これ、お皿の直径が60cmほどあり肉一切れが子供の握りこぶし位のボリュームなのですが、びっくりするほどジューシィで美味しい。
マンハッタンから初上陸したこのお店は、ステーキ “ 専門店 ” として相応しい迫力と味わいで、どうやらなかなか予約が取れないそうな。

 

 

 

私は “ 専門店 ” が好きです。  いずれのジャンルにせよ『いらっしゃいませ』から『ありがとうございました』まで一貫したプライオリティで提供してくれる満足感は “ 専門店 ” ならでは。  なぜそれを好ましく思うかというと、言うまでもなく私が “ 専門店 ” に居るから。
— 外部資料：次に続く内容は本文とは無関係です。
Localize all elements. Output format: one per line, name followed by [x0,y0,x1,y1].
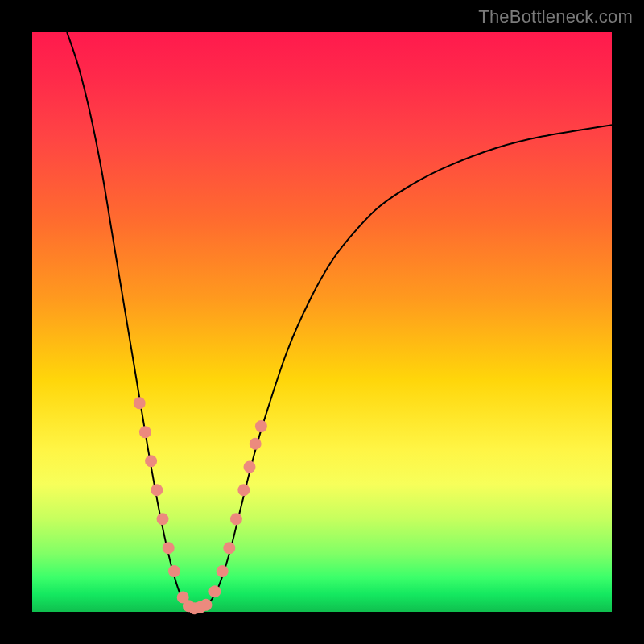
sample-dot [244,461,256,473]
sample-dot [255,420,267,432]
sample-dot [168,565,180,577]
sample-dot [151,484,163,496]
watermark-text: TheBottleneck.com [478,6,633,27]
sample-dots-group [134,397,267,614]
sample-dot [134,397,146,409]
sample-dot [200,599,213,611]
chart-frame: TheBottleneck.com [0,0,644,644]
sample-dot [163,542,175,554]
sample-dot [208,585,221,597]
sample-dot [223,542,235,554]
sample-dot [139,426,151,438]
plot-svg [32,32,612,612]
sample-dot [157,513,169,525]
bottleneck-curve [67,32,612,609]
sample-dot [217,565,229,577]
sample-dot [250,438,262,450]
plot-area [32,32,612,612]
sample-dot [145,455,157,467]
sample-dot [230,513,242,525]
sample-dot [237,484,250,496]
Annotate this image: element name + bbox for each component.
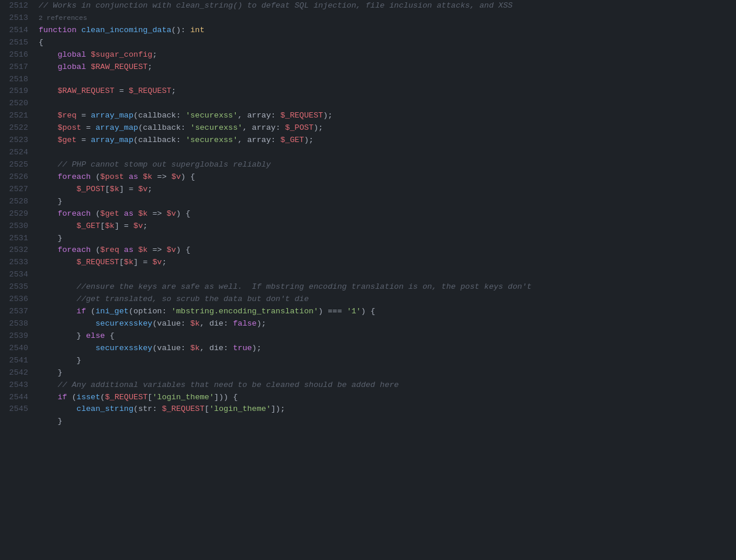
- token-variable: $get: [57, 136, 76, 144]
- indent: [39, 344, 95, 352]
- indent: [39, 319, 95, 328]
- token-plain: [133, 246, 138, 254]
- token-plain: (: [86, 307, 95, 316]
- line-number: 2519: [5, 85, 28, 98]
- line-number: 2540: [5, 343, 28, 355]
- indent: [39, 405, 77, 413]
- token-plain: [119, 209, 124, 218]
- token-keyword: function: [39, 26, 77, 34]
- token-function: ini_get: [95, 307, 129, 316]
- indent: [39, 368, 57, 377]
- token-comment: // PHP cannot stomp out superglobals rel…: [57, 160, 271, 169]
- indent: [39, 222, 77, 230]
- code-line: }: [39, 367, 736, 379]
- code-content: // Works in conjunction with clean_strin…: [34, 0, 736, 428]
- token-plain: =: [77, 136, 91, 144]
- code-line: 2 references: [39, 12, 736, 25]
- token-plain: ,: [238, 111, 247, 120]
- indent: [39, 417, 57, 426]
- token-variable: $_REQUEST: [105, 393, 147, 402]
- token-variable: $k: [110, 185, 119, 193]
- token-string: 'mbstring.encoding_translation': [171, 307, 318, 316]
- code-line: }: [39, 196, 736, 208]
- indent: [39, 381, 57, 389]
- code-line: function clean_incoming_data(): int: [39, 25, 736, 37]
- token-plain: ) {: [181, 172, 195, 181]
- line-number: 2521: [5, 110, 28, 122]
- line-number: 2529: [5, 208, 28, 220]
- line-number: 2542: [5, 367, 28, 379]
- token-variable: $_POST: [77, 185, 105, 193]
- code-line: [39, 98, 736, 110]
- code-line: //get translated, so scrub the data but …: [39, 293, 736, 306]
- token-plain: }: [77, 356, 81, 365]
- code-line: } else {: [39, 330, 736, 343]
- token-function: array_map: [91, 136, 133, 144]
- indent: [39, 234, 57, 243]
- indent: [39, 331, 77, 340]
- code-line: global $sugar_config;: [39, 49, 736, 61]
- token-variable: $v: [138, 185, 147, 193]
- code-line: $req = array_map(callback: 'securexss', …: [39, 110, 736, 122]
- indent: [39, 136, 57, 144]
- token-variable: $RAW_REQUEST: [57, 87, 114, 95]
- token-type: int: [190, 26, 204, 34]
- line-number: 2541: [5, 355, 28, 367]
- token-param: value: [157, 319, 181, 328]
- token-variable: $v: [152, 258, 161, 267]
- code-line: global $RAW_REQUEST;: [39, 61, 736, 74]
- token-plain: [77, 26, 81, 34]
- indent: [39, 295, 77, 303]
- token-variable: $k: [190, 319, 200, 328]
- token-plain: ) {: [361, 307, 375, 316]
- token-plain: }: [57, 197, 62, 206]
- line-number: 2515: [5, 37, 28, 49]
- token-plain: (: [133, 405, 138, 413]
- token-plain: ;: [171, 87, 176, 95]
- code-line: foreach ($req as $k => $v) {: [39, 244, 736, 257]
- code-line: [39, 147, 736, 159]
- token-param: die: [209, 319, 223, 328]
- code-line: $get = array_map(callback: 'securexss', …: [39, 134, 736, 147]
- token-param: array: [247, 136, 271, 144]
- token-plain: [124, 172, 129, 181]
- token-plain: );: [252, 344, 262, 352]
- code-line: }: [39, 233, 736, 245]
- token-plain: ) ===: [318, 307, 347, 316]
- token-param: array: [252, 123, 276, 132]
- token-comment: //get translated, so scrub the data but …: [77, 295, 309, 303]
- token-function: isset: [77, 393, 101, 402]
- token-plain: ] =: [119, 185, 138, 193]
- token-function: clean_string: [77, 405, 133, 413]
- indent: [39, 282, 77, 291]
- indent: [39, 63, 57, 71]
- token-variable: $_REQUEST: [280, 111, 323, 120]
- token-plain: );: [257, 319, 266, 328]
- indent: [39, 87, 57, 95]
- token-plain: (: [152, 344, 157, 352]
- token-keyword: as: [129, 172, 138, 181]
- line-number: 2545: [5, 403, 28, 416]
- line-number: 2516: [5, 49, 28, 61]
- token-string: '1': [347, 307, 361, 316]
- token-global: global: [57, 63, 86, 71]
- token-variable: $v: [133, 222, 143, 230]
- line-number: 2534: [5, 269, 28, 281]
- token-plain: :: [176, 136, 185, 144]
- token-function: securexsskey: [95, 319, 152, 328]
- token-variable: $req: [57, 111, 76, 120]
- line-number: 2517: [5, 61, 28, 74]
- token-variable: $req: [100, 246, 119, 254]
- token-variable: $_POST: [285, 123, 314, 132]
- line-number: 2512: [5, 0, 28, 12]
- line-number: 2531: [5, 233, 28, 245]
- token-plain: :: [162, 307, 171, 316]
- token-plain: :: [223, 319, 233, 328]
- line-number: 2520: [5, 98, 28, 110]
- token-plain: ,: [238, 136, 247, 144]
- token-plain: (: [91, 209, 100, 218]
- token-ref: 2 references: [39, 14, 87, 22]
- token-variable: $k: [105, 222, 114, 230]
- token-plain: }: [57, 234, 62, 243]
- code-editor: 2512251325142515251625172518251925202521…: [0, 0, 736, 428]
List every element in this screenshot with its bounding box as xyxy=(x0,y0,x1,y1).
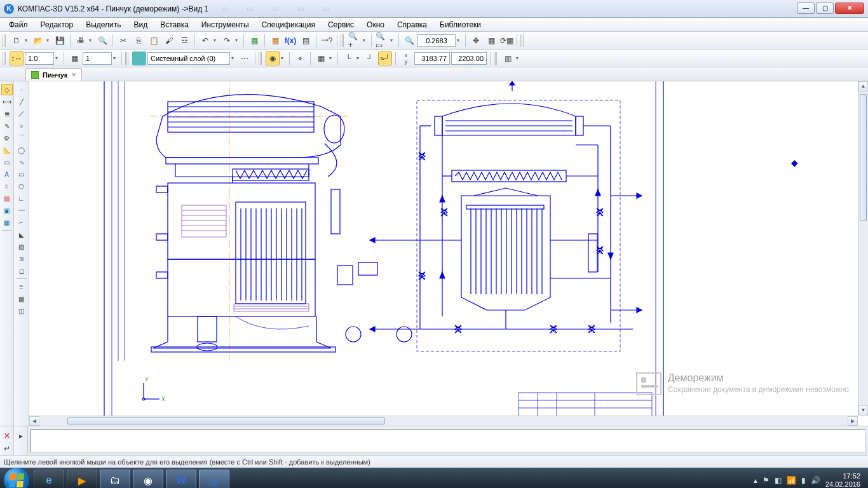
start-button[interactable] xyxy=(4,468,29,488)
layer-dropdown[interactable]: ▾ xyxy=(231,55,236,61)
tray-show-hidden-icon[interactable]: ▴ xyxy=(754,476,757,485)
properties-button[interactable]: ☲ xyxy=(177,34,191,48)
coord-y-input[interactable] xyxy=(451,52,487,65)
open-button[interactable]: 📂 xyxy=(31,34,45,48)
segment-tool-button[interactable]: ／ xyxy=(16,108,27,119)
step-input[interactable] xyxy=(83,52,112,65)
redo-dropdown[interactable]: ▾ xyxy=(235,37,240,43)
arc-tool-button[interactable]: ⌒ xyxy=(16,132,27,144)
copy-button[interactable]: ⎘ xyxy=(132,34,146,48)
format-painter-button[interactable]: 🖌 xyxy=(162,34,176,48)
views-dropdown[interactable]: ▾ xyxy=(516,55,521,61)
drawing-canvas[interactable]: Y X Деморежим Сохранение документа в дем… xyxy=(29,81,868,426)
vertical-scrollbar[interactable]: ▲ ▼ xyxy=(858,81,868,416)
ortho-ucs-button[interactable]: └ xyxy=(341,51,355,65)
calculator-button[interactable]: ▤ xyxy=(299,34,313,48)
menu-select[interactable]: Выделить xyxy=(79,19,127,30)
zoom-in-button[interactable]: 🔍+ xyxy=(348,34,362,48)
show-all-button[interactable]: ▦ xyxy=(484,34,498,48)
zoom-out-button[interactable]: 🔍 xyxy=(402,34,416,48)
zoom-value-dropdown[interactable]: ▾ xyxy=(457,37,462,43)
point-tool-button[interactable]: · xyxy=(16,84,27,95)
library-manager-button[interactable]: ▦ xyxy=(247,34,261,48)
task-media[interactable]: ▶ xyxy=(67,470,97,488)
undo-dropdown[interactable]: ▾ xyxy=(214,37,219,43)
notes-panel-button[interactable]: ≣ xyxy=(1,108,13,119)
redraw-button[interactable]: ⟳▦ xyxy=(499,34,513,48)
pan-button[interactable]: ✥ xyxy=(469,34,483,48)
print-button[interactable]: 🖶 xyxy=(74,34,88,48)
step-dropdown[interactable]: ▾ xyxy=(113,55,118,61)
snap-dropdown[interactable]: ▾ xyxy=(281,55,286,61)
scale-dropdown[interactable]: ▾ xyxy=(55,55,60,61)
edit-panel-button[interactable]: ✎ xyxy=(1,120,13,132)
ortho-ucs-dropdown[interactable]: ▾ xyxy=(356,55,362,61)
tray-volume-icon[interactable]: 🔊 xyxy=(811,476,820,485)
coord-x-input[interactable] xyxy=(414,52,450,65)
document-tab[interactable]: Пинчук ✕ xyxy=(25,68,82,81)
task-ie[interactable]: e xyxy=(34,470,64,488)
zoom-fit-button[interactable]: 🔍▭ xyxy=(375,34,389,48)
toolbar-grip[interactable] xyxy=(3,52,6,65)
zoom-in-dropdown[interactable]: ▾ xyxy=(363,37,368,43)
auto-create-button[interactable]: ↵ xyxy=(0,443,14,456)
aux-line-tool-button[interactable]: ╱ xyxy=(16,96,27,107)
task-chrome[interactable]: ◉ xyxy=(133,470,163,488)
scroll-left-arrow[interactable]: ◀ xyxy=(29,416,39,426)
assoc-views-button[interactable]: A xyxy=(1,168,13,180)
menu-view[interactable]: Вид xyxy=(128,19,154,30)
zoom-value-input[interactable] xyxy=(417,34,456,47)
bezier-tool-button[interactable]: 〰 xyxy=(16,205,27,216)
cut-button[interactable]: ✂ xyxy=(116,34,130,48)
print-dropdown[interactable]: ▾ xyxy=(89,37,94,43)
scroll-down-arrow[interactable]: ▼ xyxy=(858,405,868,416)
tab-close-icon[interactable]: ✕ xyxy=(71,71,76,78)
layer-manager-button[interactable]: ⋯ xyxy=(238,51,252,65)
open-dropdown[interactable]: ▾ xyxy=(46,37,51,43)
grid-button[interactable]: ▦ xyxy=(314,51,328,65)
chamfer-tool-button[interactable]: ◣ xyxy=(16,229,27,240)
toolbar-grip[interactable] xyxy=(125,52,129,65)
ellipse-tool-button[interactable]: ◯ xyxy=(16,144,27,156)
minimize-button[interactable]: — xyxy=(797,3,815,14)
close-button[interactable]: ✕ xyxy=(835,3,864,14)
menu-tools[interactable]: Инструменты xyxy=(195,19,255,30)
toolbar-grip[interactable] xyxy=(341,34,344,47)
measure-panel-button[interactable]: 📐 xyxy=(1,144,13,156)
polygon-tool-button[interactable]: ⬡ xyxy=(16,180,27,192)
task-explorer[interactable]: 🗂 xyxy=(100,470,130,488)
csys-button[interactable]: ⌖ xyxy=(293,51,307,65)
spline-tool-button[interactable]: ∿ xyxy=(16,156,27,168)
tray-action-center-icon[interactable]: ◧ xyxy=(775,476,782,485)
help-pointer-button[interactable]: ⭢? xyxy=(320,34,334,48)
dims-panel-button[interactable]: ⟷ xyxy=(1,96,13,107)
toolbar-grip[interactable] xyxy=(3,34,6,47)
new-doc-button[interactable]: 🗋 xyxy=(10,34,24,48)
undo-button[interactable]: ↶ xyxy=(198,34,212,48)
zoom-fit-dropdown[interactable]: ▾ xyxy=(390,37,395,43)
select-panel-button[interactable]: ▭ xyxy=(1,156,13,168)
menu-service[interactable]: Сервис xyxy=(322,19,360,30)
views-manage-button[interactable]: ▥ xyxy=(501,51,515,65)
equidistant-tool-button[interactable]: ≋ xyxy=(16,253,27,264)
layer-select[interactable] xyxy=(147,52,230,65)
menu-help[interactable]: Справка xyxy=(391,19,433,30)
extra-tool-1[interactable]: ≡ xyxy=(16,281,27,292)
stop-command-button[interactable]: ⨯ xyxy=(0,429,14,442)
parameter-input-area[interactable] xyxy=(31,429,865,452)
scroll-thumb-v[interactable] xyxy=(860,94,867,221)
rect-tool-button[interactable]: ▭ xyxy=(16,168,27,180)
menu-file[interactable]: Файл xyxy=(3,19,34,30)
constructs-panel-button[interactable]: ▦ xyxy=(1,217,13,228)
insert-panel-button[interactable]: ▣ xyxy=(1,205,13,216)
print-preview-button[interactable]: 🔍 xyxy=(95,34,109,48)
ortho-button[interactable]: ┘ xyxy=(363,51,377,65)
menu-insert[interactable]: Вставка xyxy=(154,19,195,30)
contour-tool-button[interactable]: ◻ xyxy=(16,265,27,276)
snap-toggle-button[interactable]: ◉ xyxy=(266,51,280,65)
extra-tool-2[interactable]: ▦ xyxy=(16,293,27,304)
toolbar-grip[interactable] xyxy=(259,52,262,65)
extra-tool-3[interactable]: ◫ xyxy=(16,305,27,316)
fx-button[interactable]: f(x) xyxy=(283,34,297,48)
spec-panel-button[interactable]: ⊧ xyxy=(1,180,13,192)
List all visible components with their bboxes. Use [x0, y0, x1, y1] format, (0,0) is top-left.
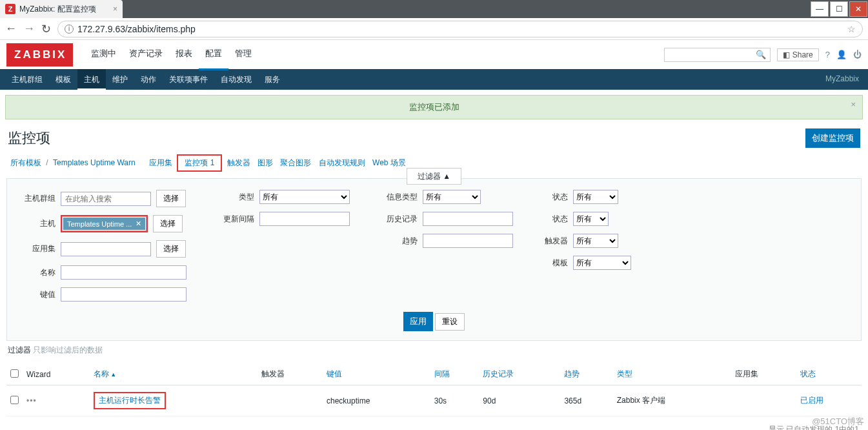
- menu-configuration[interactable]: 配置: [199, 39, 228, 70]
- cell-type: Zabbix 客户端: [613, 385, 732, 416]
- state2-select[interactable]: 所有: [573, 212, 609, 226]
- search-icon: 🔍: [756, 50, 766, 59]
- lbl-key: 键值: [20, 289, 56, 300]
- history-input[interactable]: [423, 212, 513, 226]
- page-title: 监控项: [8, 128, 50, 148]
- subnav-instance: MyZabbix: [822, 69, 863, 90]
- reload-icon[interactable]: ↻: [41, 22, 51, 36]
- col-trend[interactable]: 趋势: [564, 369, 580, 378]
- tab-graphs[interactable]: 图形: [257, 158, 273, 167]
- browser-tab-bar: Z MyZabbix: 配置监控项 × — ☐ ✕: [0, 0, 868, 18]
- appset-select-button[interactable]: 选择: [156, 240, 186, 258]
- back-icon[interactable]: ←: [5, 22, 17, 36]
- tab-discovery[interactable]: 自动发现规则: [319, 158, 365, 167]
- help-icon[interactable]: ?: [825, 50, 830, 59]
- app-header: ZABBIX 监测中 资产记录 报表 配置 管理 🔍 ◧ Share ? 👤 ⏻: [0, 40, 868, 69]
- col-interval[interactable]: 间隔: [434, 369, 450, 378]
- menu-inventory[interactable]: 资产记录: [123, 39, 169, 70]
- crumb-all-templates[interactable]: 所有模板: [10, 158, 41, 167]
- wizard-menu-icon[interactable]: •••: [26, 396, 37, 405]
- tab-items-highlight: 监控项 1: [177, 154, 222, 172]
- subnav-maintenance[interactable]: 维护: [106, 69, 134, 90]
- crumb-sep: /: [46, 158, 48, 167]
- info-icon[interactable]: i: [65, 25, 74, 34]
- trigger-select[interactable]: 所有: [573, 234, 618, 248]
- col-history[interactable]: 历史记录: [483, 369, 514, 378]
- minimize-button[interactable]: —: [811, 1, 829, 17]
- lbl-state: 状态: [532, 192, 568, 203]
- hostgroup-input[interactable]: [61, 192, 151, 206]
- alert-close-icon[interactable]: ×: [851, 99, 856, 109]
- cell-key: checkuptime: [323, 385, 430, 416]
- tab-web[interactable]: Web 场景: [372, 158, 406, 167]
- trend-input[interactable]: [423, 234, 513, 248]
- lbl-trend: 趋势: [369, 236, 418, 247]
- close-icon[interactable]: ×: [113, 5, 117, 14]
- state-select[interactable]: 所有: [573, 190, 618, 204]
- top-menu: 监测中 资产记录 报表 配置 管理: [85, 39, 258, 70]
- lbl-appset: 应用集: [20, 243, 56, 254]
- subnav-hostgroups[interactable]: 主机群组: [5, 69, 49, 90]
- browser-tab[interactable]: Z MyZabbix: 配置监控项 ×: [0, 0, 123, 18]
- menu-reports[interactable]: 报表: [169, 39, 199, 70]
- bookmark-icon[interactable]: ☆: [847, 24, 856, 34]
- reset-button[interactable]: 重设: [435, 313, 465, 331]
- host-token[interactable]: Templates Uptime ...✕: [63, 218, 145, 230]
- search-input[interactable]: 🔍: [664, 48, 771, 62]
- tab-triggers[interactable]: 触发器: [227, 158, 250, 167]
- power-icon[interactable]: ⏻: [853, 50, 862, 59]
- template-select[interactable]: 所有: [573, 256, 631, 270]
- lbl-host: 主机: [20, 218, 56, 229]
- hostgroup-select-button[interactable]: 选择: [156, 190, 186, 207]
- state-link[interactable]: 已启用: [800, 396, 823, 405]
- subnav-discovery[interactable]: 自动发现: [214, 69, 258, 90]
- select-all-checkbox[interactable]: [10, 369, 19, 378]
- col-state[interactable]: 状态: [800, 369, 816, 378]
- tab-applications[interactable]: 应用集: [149, 158, 172, 167]
- type-select[interactable]: 所有: [259, 190, 350, 204]
- apply-button[interactable]: 应用: [403, 312, 433, 331]
- share-button[interactable]: ◧ Share: [777, 48, 818, 61]
- tab-screens[interactable]: 聚合图形: [280, 158, 311, 167]
- appset-input[interactable]: [61, 242, 151, 256]
- interval-input[interactable]: [259, 212, 350, 226]
- success-alert: 监控项已添加 ×: [5, 95, 863, 119]
- filter-toggle[interactable]: 过滤器 ▲: [7, 171, 861, 182]
- page-header: 监控项 创建监控项: [0, 125, 868, 152]
- zabbix-logo[interactable]: ZABBIX: [6, 43, 73, 67]
- create-item-button[interactable]: 创建监控项: [805, 128, 860, 148]
- maximize-button[interactable]: ☐: [830, 1, 848, 17]
- items-table: Wizard 名称 触发器 键值 间隔 历史记录 趋势 类型 应用集 状态 ••…: [6, 363, 862, 416]
- col-type[interactable]: 类型: [617, 369, 632, 378]
- filter-note: 过滤器 只影响过滤后的数据: [0, 341, 868, 360]
- close-window-button[interactable]: ✕: [849, 1, 867, 17]
- col-wizard: Wizard: [23, 363, 90, 385]
- subnav-templates[interactable]: 模板: [49, 69, 77, 90]
- col-name[interactable]: 名称: [94, 369, 116, 378]
- key-input[interactable]: [61, 287, 187, 302]
- url-input[interactable]: i 172.27.9.63/zabbix/items.php ☆: [57, 21, 863, 37]
- tab-title: MyZabbix: 配置监控项: [19, 4, 96, 15]
- infotype-select[interactable]: 所有: [423, 190, 481, 204]
- watermark: @51CTO博客: [812, 416, 864, 427]
- tab-items[interactable]: 监控项 1: [185, 158, 214, 167]
- token-remove-icon[interactable]: ✕: [136, 220, 141, 228]
- crumb-template-name[interactable]: Templates Uptime Warn: [53, 158, 136, 167]
- lbl-template: 模板: [532, 258, 568, 269]
- row-checkbox[interactable]: [10, 396, 19, 404]
- name-input[interactable]: [61, 265, 187, 280]
- host-select-button[interactable]: 选择: [153, 215, 183, 232]
- sub-nav: 主机群组 模板 主机 维护 动作 关联项事件 自动发现 服务 MyZabbix: [0, 69, 868, 90]
- col-key[interactable]: 键值: [327, 369, 342, 378]
- forward-icon[interactable]: →: [23, 22, 35, 36]
- subnav-correlation[interactable]: 关联项事件: [163, 69, 214, 90]
- table-row: ••• 主机运行时长告警 checkuptime 30s 90d 365d Za…: [6, 385, 862, 416]
- subnav-actions[interactable]: 动作: [134, 69, 163, 90]
- menu-admin[interactable]: 管理: [228, 39, 258, 70]
- lbl-infotype: 信息类型: [369, 192, 418, 203]
- item-name-link[interactable]: 主机运行时长告警: [99, 396, 161, 405]
- subnav-services[interactable]: 服务: [258, 69, 287, 90]
- subnav-hosts[interactable]: 主机: [77, 69, 106, 90]
- user-icon[interactable]: 👤: [836, 50, 847, 59]
- menu-monitoring[interactable]: 监测中: [85, 39, 123, 70]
様々な分野や文化がある中で、それらをご案内する側として常にプロフェッショナルで在り続けたいです。

それと同時に、 “ 専門店 ” という看板を掲げるリスクも常に考えています。  LAILA VINTAGE 時代から一貫して「ヴィンテージショップです」と明言し続けており、「古着屋さんですか?」と聞かれたら「いえ、ヴィンテージショップです」と訂正する事もあるほど。  LAILA VINTAGE 創業当時と状況はさほど変わらないからこそ、海外に比べて馴染みの浅いヴィンテージという文化の “ 専門店 ” と看板を掲げる事の意味合いは、年々強くなっているように想うのです。  “ 専門店 ” と掲げる事で魅力に感じてもらえるかもしれませんが、掲げた以上は求められる。ある種、出来て当たり前と思われる。それは他 “ 専門店 ” で満足感を得た時はもちろん、得られなかった時にも強く自問自答。

 

伝統的なヴィンテージの魅力の一つとして歴史の繋がりや背景がありますが、私は相対的にそれらを主食ではなく副菜として捉えています。もちろん面白味として極めて重要なのですが、まず先立つのは着て格好良いか可愛いか。  ですが主食ではないからこそ大切に思います。アイテムのみならず、それらも含めてお客様へのご案内が『いらっしゃいませ』から『ありがとうございました』までに私たちが出来る事、果たすべき役割です。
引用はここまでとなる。